2. No matter what it is, the vehicle in question has to have made us cackle the first time we drove (or, in some cases, saw) it. Fuel mileage and practicality matter, but they aren't what gets us — or, we assume, you — in showrooms. Yes, we're admitting a bias toward the impractical. If you don't agree, come up with your own damn list in the comments.
3. To make the list, a car or truck has to be sold in the United States between 2000 and 2010. It has to be available to the public through an ordinary, open-door dealership. No gray-market imports allowed. No kit cars. Production must exceed 1,000 units per year.
4. Some of these cars are blindingly fast, but this isn't meant to be a list of salt-flat options.
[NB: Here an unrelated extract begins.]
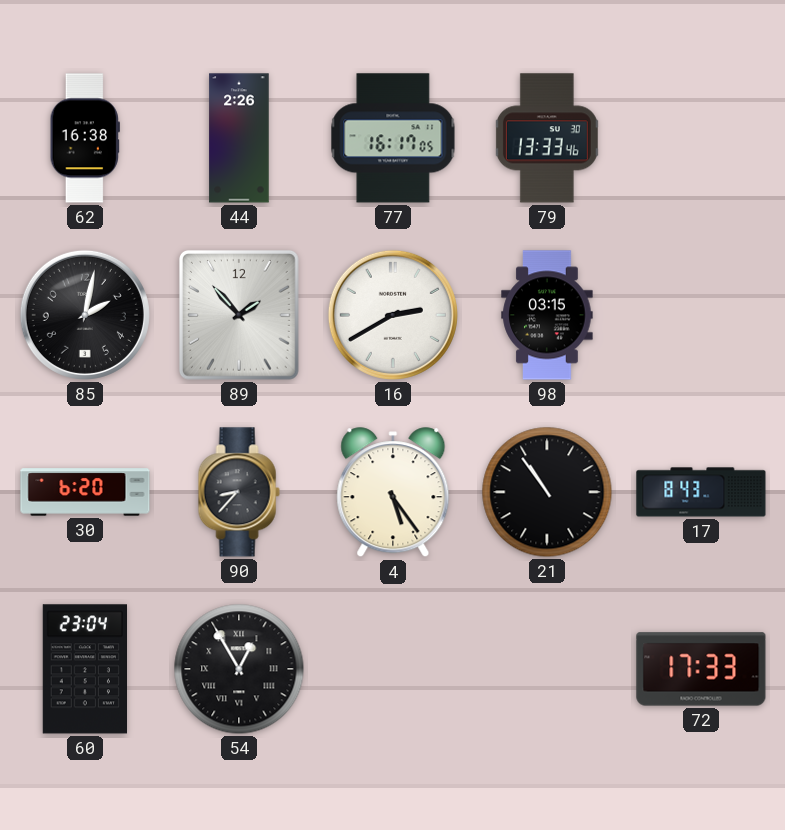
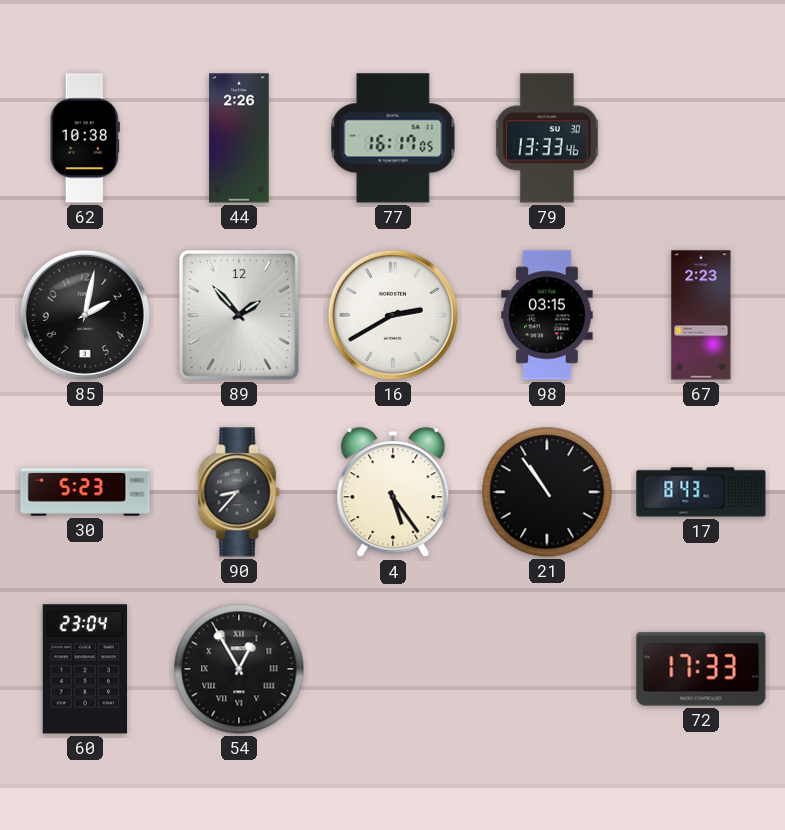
62: 16:38 -> 10:38
67: none -> 2:23
30: 6:20 -> 5:23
Nor is it a list of cars that made a difference in the industry. More than anything, these machines are what motivate car-obsessed freaks like us to find a way, any way, to justify a purchase. (In other words, no one buys a hybrid in a fit of passion, so those are automatically out.) "
I'm not sure if there is a hierarchy, but it's the first car on the list:Link BMW M Coupe
"Years Produced: 1999 - 2002
Base Price When New: $45,990 (2002)
Engine: 3.2-liter I-6, 240 hp, 3.2-liter I-6, 315 hp
Curb Weight: 3230 lb (2002)
Power-To-Weight Ratio: 10.25 lb/hp (2002)
This is it, propellerheads — this is the last of the nuthouse BMWs, the last car Munich built where the loonies were in charge of the asylum. Step one: Take a Z3. Step two: Graft a steel roof onto it, increasing structural rigidity threefold. Step three: Add a version of either the E36 or E46 M3's in-line six. The Z3 M Coupe is as unhinged as BMWs come, a rolling testament to the fact that the company once gave a shit about the die-hard enthusiast. Every BMW since has been too ordinary, too dull, and too fat by comparison.
M Coupes made in 1999 and 2000 featured a version of the E36 M3's 240-hp S52 six-cylinder. These are nice cars — and they're far cheaper than 2001-2002 models — but something is missing. We prefer to think of that something as "batshit crazy."
What You Probably Didn't Know: The M Coupe's semi-trailing-arm rear suspension effectively dates back five decades; BMW first used this layout on its 600 microcar, produced from 1957 to 1959. The Z3 and Z3 Coupe were the last production BMWs to use a similar design. (The same setup was also found on Munich's legendary 1600/2002 and E30-chassis M3.)
What You Probably Didn't Know, Short Wheelbase And Big Power Doth Not Always Equal Hoonage Edition: A stock Z3 M Coupe understeers like mad, the victim of liability-focused suspension engineers and a heavy nose. Add some roll stiffness and shuffle the spring rates, however, and that sucker will dance."